[Collected data]
----

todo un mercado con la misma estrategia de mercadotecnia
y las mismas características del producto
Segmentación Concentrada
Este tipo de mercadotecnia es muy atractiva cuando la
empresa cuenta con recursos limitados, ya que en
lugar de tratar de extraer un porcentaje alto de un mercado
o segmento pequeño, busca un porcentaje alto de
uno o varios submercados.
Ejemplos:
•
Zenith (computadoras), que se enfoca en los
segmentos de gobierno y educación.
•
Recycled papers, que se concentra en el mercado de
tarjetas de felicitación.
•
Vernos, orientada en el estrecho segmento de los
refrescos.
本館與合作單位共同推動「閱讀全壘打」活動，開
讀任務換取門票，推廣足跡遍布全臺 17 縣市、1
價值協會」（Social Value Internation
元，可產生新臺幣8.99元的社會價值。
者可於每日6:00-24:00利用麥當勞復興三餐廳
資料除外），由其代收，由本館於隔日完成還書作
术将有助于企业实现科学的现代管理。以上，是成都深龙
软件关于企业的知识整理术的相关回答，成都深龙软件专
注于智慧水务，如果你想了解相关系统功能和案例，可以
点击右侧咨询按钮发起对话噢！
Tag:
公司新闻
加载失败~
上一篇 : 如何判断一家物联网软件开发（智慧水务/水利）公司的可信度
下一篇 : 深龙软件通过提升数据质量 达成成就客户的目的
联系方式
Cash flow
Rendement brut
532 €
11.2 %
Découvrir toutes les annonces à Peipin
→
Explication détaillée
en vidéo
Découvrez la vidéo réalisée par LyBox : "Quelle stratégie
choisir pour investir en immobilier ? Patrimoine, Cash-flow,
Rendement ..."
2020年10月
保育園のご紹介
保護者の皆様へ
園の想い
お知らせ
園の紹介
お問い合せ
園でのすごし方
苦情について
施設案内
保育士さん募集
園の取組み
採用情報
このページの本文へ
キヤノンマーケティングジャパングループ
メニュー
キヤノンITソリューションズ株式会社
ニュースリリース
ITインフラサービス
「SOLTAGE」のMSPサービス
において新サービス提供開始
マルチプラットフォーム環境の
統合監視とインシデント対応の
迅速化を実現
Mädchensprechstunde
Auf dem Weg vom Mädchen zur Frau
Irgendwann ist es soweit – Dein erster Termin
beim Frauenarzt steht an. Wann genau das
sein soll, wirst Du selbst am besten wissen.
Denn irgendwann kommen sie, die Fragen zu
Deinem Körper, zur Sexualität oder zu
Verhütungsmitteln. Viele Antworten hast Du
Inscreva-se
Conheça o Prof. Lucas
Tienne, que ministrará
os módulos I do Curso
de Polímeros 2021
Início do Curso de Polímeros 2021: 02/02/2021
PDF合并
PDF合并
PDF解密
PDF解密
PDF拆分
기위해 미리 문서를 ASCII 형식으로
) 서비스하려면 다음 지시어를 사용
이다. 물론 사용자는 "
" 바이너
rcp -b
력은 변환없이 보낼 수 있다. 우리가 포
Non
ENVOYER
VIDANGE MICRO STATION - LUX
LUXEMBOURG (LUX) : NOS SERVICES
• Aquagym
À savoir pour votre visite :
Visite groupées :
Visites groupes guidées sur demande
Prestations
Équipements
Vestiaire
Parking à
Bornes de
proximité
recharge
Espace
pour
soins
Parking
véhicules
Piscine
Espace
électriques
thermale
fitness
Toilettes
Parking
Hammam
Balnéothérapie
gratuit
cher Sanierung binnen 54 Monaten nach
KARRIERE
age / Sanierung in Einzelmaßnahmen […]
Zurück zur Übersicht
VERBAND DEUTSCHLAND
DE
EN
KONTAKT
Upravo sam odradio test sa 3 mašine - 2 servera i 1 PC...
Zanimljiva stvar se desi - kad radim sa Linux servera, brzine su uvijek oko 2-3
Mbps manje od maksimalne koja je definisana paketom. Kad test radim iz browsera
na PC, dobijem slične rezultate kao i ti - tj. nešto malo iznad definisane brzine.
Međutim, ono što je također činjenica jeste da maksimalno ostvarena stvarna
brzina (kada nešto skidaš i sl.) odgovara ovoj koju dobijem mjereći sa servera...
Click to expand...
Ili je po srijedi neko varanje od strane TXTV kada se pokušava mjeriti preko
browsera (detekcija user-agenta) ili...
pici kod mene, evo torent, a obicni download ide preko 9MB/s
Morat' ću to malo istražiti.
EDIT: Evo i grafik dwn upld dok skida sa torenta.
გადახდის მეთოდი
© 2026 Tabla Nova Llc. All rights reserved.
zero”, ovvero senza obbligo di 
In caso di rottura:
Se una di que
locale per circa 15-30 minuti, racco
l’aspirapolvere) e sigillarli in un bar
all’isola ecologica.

----

● WHAT YOU ARE ASKED TO DO
Please restate every record shown above, word for word.

● WRITTEN ANSWER
todo un mercado con la misma estrategia de mercadotecnia
y las mismas características del producto
Segmentación Concentrada
Este tipo de mercadotecnia es muy atractiva cuando la
empresa cuenta con recursos limitados, ya que en
lugar de tratar de extraer un porcentaje alto de un mercado
o segmento pequeño, busca un porcentaje alto de
uno o varios submercados.
Ejemplos:
•
Zenith (computadoras), que se enfoca en los
segmentos de gobierno y educación.
•
Recycled papers, que se concentra en el mercado de
tarjetas de felicitación.
•
Vernos, orientada en el estrecho segmento de los
refrescos.
本館與合作單位共同推動「閱讀全壘打」活動，開
讀任務換取門票，推廣足跡遍布全臺 17 縣市、1
價值協會」（Social Value Internation
元，可產生新臺幣8.99元的社會價值。
者可於每日6:00-24:00利用麥當勞復興三餐廳
資料除外），由其代收，由本館於隔日完成還書作
术将有助于企业实现科学的现代管理。以上，是成都深龙
软件关于企业的知识整理术的相关回答，成都深龙软件专
注于智慧水务，如果你想了解相关系统功能和案例，可以
点击右侧咨询按钮发起对话噢！
Tag:
公司新闻
加载失败~
上一篇 : 如何判断一家物联网软件开发（智慧水务/水利）公司的可信度
下一篇 : 深龙软件通过提升数据质量 达成成就客户的目的
联系方式
Cash flow
Rendement brut
532 €
11.2 %
Découvrir toutes les annonces à Peipin
→
Explication détaillée
en vidéo
Découvrez la vidéo réalisée par LyBox : "Quelle stratégie
choisir pour investir en immobilier ? Patrimoine, Cash-flow,
Rendement ..."
2020年10月
保育園のご紹介
保護者の皆様へ
園の想い
お知らせ
園の紹介
お問い合せ
園でのすごし方
苦情について
施設案内
保育士さん募集
園の取組み
採用情報
このページの本文へ
キヤノンマーケティングジャパングループ
メニュー
キヤノンITソリューションズ株式会社
ニュースリリース
ITインフラサービス
「SOLTAGE」のMSPサービス
において新サービス提供開始
マルチプラットフォーム環境の
統合監視とインシデント対応の
迅速化を実現
Mädchensprechstunde
Auf dem Weg vom Mädchen zur Frau
Irgendwann ist es soweit – Dein erster Termin
beim Frauenarzt steht an. Wann genau das
sein soll, wirst Du selbst am besten wissen.
Denn irgendwann kommen sie, die Fragen zu
Deinem Körper, zur Sexualität oder zu
Verhütungsmitteln. Viele Antworten hast Du
Inscreva-se
Conheça o Prof. Lucas
Tienne, que ministrará
os módulos I do Curso
de Polímeros 2021
Início do Curso de Polímeros 2021: 02/02/2021
PDF合并
PDF合并
PDF解密
PDF解密
PDF拆分
기위해 미리 문서를 ASCII 형식으로
) 서비스하려면 다음 지시어를 사용
이다. 물론 사용자는 "
" 바이너
rcp -b
력은 변환없이 보낼 수 있다. 우리가 포
Non
ENVOYER
VIDANGE MICRO STATION - LUX
LUXEMBOURG (LUX) : NOS SERVICES
• Aquagym
À savoir pour votre visite :
Visite groupées :
Visites groupes guidées sur demande
Prestations
Équipements
Vestiaire
Parking à
Bornes de
proximité
recharge
Espace
pour
soins
Parking
véhicules
Piscine
Espace
électriques
thermale
fitness
Toilettes
Parking
Hammam
Balnéothérapie
gratuit
cher Sanierung binnen 54 Monaten nach
KARRIERE
age / Sanierung in Einzelmaßnahmen […]
Zurück zur Übersicht
VERBAND DEUTSCHLAND
DE
EN
KONTAKT
Upravo sam odradio test sa 3 mašine - 2 servera i 1 PC...
Zanimljiva stvar se desi - kad radim sa Linux servera, brzine su uvijek oko 2-3
Mbps manje od maksimalne koja je definisana paketom. Kad test radim iz browsera
na PC, dobijem slične rezultate kao i ti - tj. nešto malo iznad definisane brzine.
Međutim, ono što je također činjenica jeste da maksimalno ostvarena stvarna
brzina (kada nešto skidaš i sl.) odgovara ovoj koju dobijem mjereći sa servera...
Click to expand...
Ili je po srijedi neko varanje od strane TXTV kada se pokušava mjeriti preko
browsera (detekcija user-agenta) ili...
pici kod mene, evo torent, a obicni download ide preko 9MB/s
Morat' ću to malo istražiti.
EDIT: Evo i grafik dwn upld dok skida sa torenta.
გადახდის მეთოდი
© 2026 Tabla Nova Llc. All rights reserved.
zero”, ovvero senza obbligo di 
In caso di rottura:
Se una di que
locale per circa 15-30 minuti, racco
l’aspirapolvere) e sigillarli in un bar
all’isola ecologica.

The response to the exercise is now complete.